AI-driven school board documents search engine

A tool to help journalists search through hundreds of thousands of documents to find key issues in education.

For AP News

Technologies | PostgreSQL, NextJS, Vercel AI SDK, AWS, Serverless stack

View Project

The problem

School board meeting agendas, district planning documents, and meeting transcripts reveal the most pressing issues for parents and students. An AP data journalist on the education team built a tool to scrape thousands of school board documents each month. They needed a developer to build a database and web app to help reporters search the documents and uncover trends. AP recently entered into a partnership with Open AI, so we were interested in exploring solutions that leveraged generative AI.

System Architecture and Design Approach

I was the only engineer working on this project, and needed to work within the budget of a nonprofit and time constraints of an active newsroom. AP uses AWS for cloud infrastructure, so I set up a postgreSQL database instance to store documents. I developed a NextJS web app, which allowed me to easily organize frontend and backend code and deploy to a serverless stack using SST. I set up automated deployments to continously update the app's lamba functions and static assets on S3 while keeping it functional for reporters.

Challenge: Keyword vs. Vector Search

A signficant consideration that I explored early on was the decision to use keyword search or vector search. Vector search offered the potential to type in questions and return context-sensitive results. However, it incurred large costs for storing vectors and embedding documents via the OpenAI API. I explored an alternative - using AI to generate keywords from an open-ended question and pass those into a Postgres full-text search. For this project, scale was a key consideration. We were scraping hundreds of thousands of documents, with plenty added each month. On the other hand, the app would have few monthly users as it was intended for journalists and small newsrooms, not the public at large. This meant that we needed to optimize for document storage, and could handle the tradeoff of more OpenAI calls for keyword-search queries in exchange for not having to use the embeddings API.

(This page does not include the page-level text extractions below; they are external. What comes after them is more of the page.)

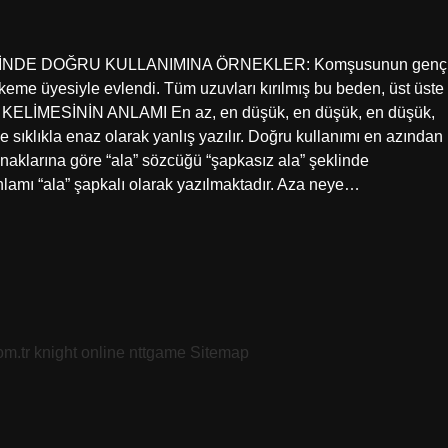
E İÇİNDE DOĞRU KULLANIMINA ÖRNEKLER: Komşusunun genç
me üyesiyle evlendi. Tüm uzuvları kırılmış bu beden, üst üste
MUM KELİMESİNİN ANLAMI En az, en düşük, en düşük, en düşük,
 sıklıkla enaz olarak yanlış yazılır. Doğru kullanımı en azından
kaynaklarına göre “ala” sözcüğü “şapkasız ala” şeklinde
anlamı “ala” şapkalı olarak yazılmaktadır. Aza neye…
om.tr
knight online
nttgame
Sitemap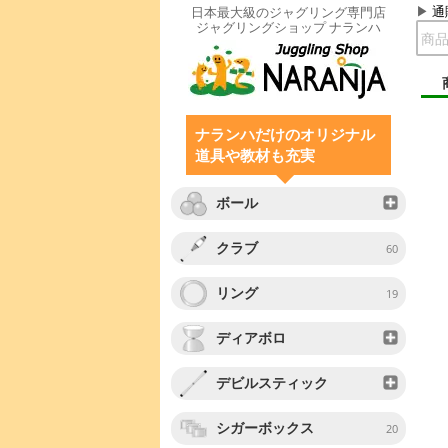
通
日本最大級のジャグリング専門店
ジャグリングショップ ナランハ
ナランハだけのオリジナル
道具や教材も充実
ボール
クラブ
60
リング
19
ディアボロ
デビルスティック
シガーボックス
20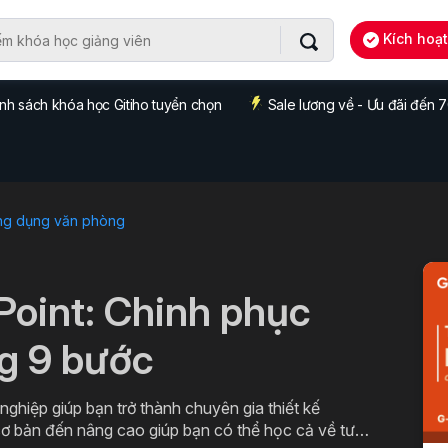
Kích hoạ
nh sách khóa học Gitiho tuyển chọn
Sale lương về - Ưu đãi đến
ng dụng văn phòng
Point: Chinh phục
ng 9 bước
ghiệp giúp bạn trở thành chuyên gia thiết kế
 cơ bản đến nâng cao giúp bạn có thể học cả về tư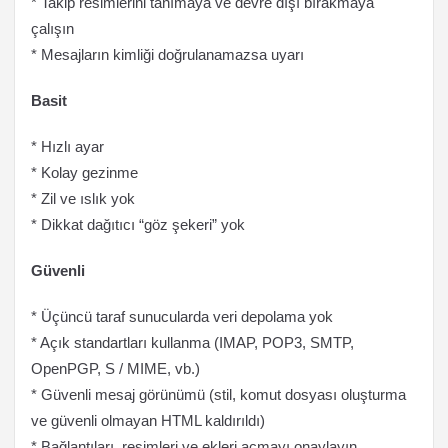
* Takip resimlerini tanımaya ve devre dışı bırakmaya
çalışın
* Mesajların kimliği doğrulanamazsa uyarı
Basit
* Hızlı ayar
* Kolay gezinme
* Zil ve ıslık yok
* Dikkat dağıtıcı “göz şekeri” yok
Güvenli
* Üçüncü taraf sunucularda veri depolama yok
* Açık standartları kullanma (IMAP, POP3, SMTP,
OpenPGP, S / MIME, vb.)
* Güvenli mesaj görünümü (stil, komut dosyası oluşturma
ve güvenli olmayan HTML kaldırıldı)
* Bağlantıları, resimleri ve ekleri açmayı onaylayın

Challenge: Summarizing large documents

Many documents contained tens of pages of meeting information, which quickly exceeded the LLM's context window. To solve this problem, I implemented the map-reduce pattern. I first mapped large documents into smaller chunks, then made an API call to summarize each chunk. Then a final prompt instructed the AI to summarize all of the summaries.

Results

This is an ongoing effort. So far, nearly 45,000 documents are searchable. The education team uses the tool to find trends and publish stories on top issues.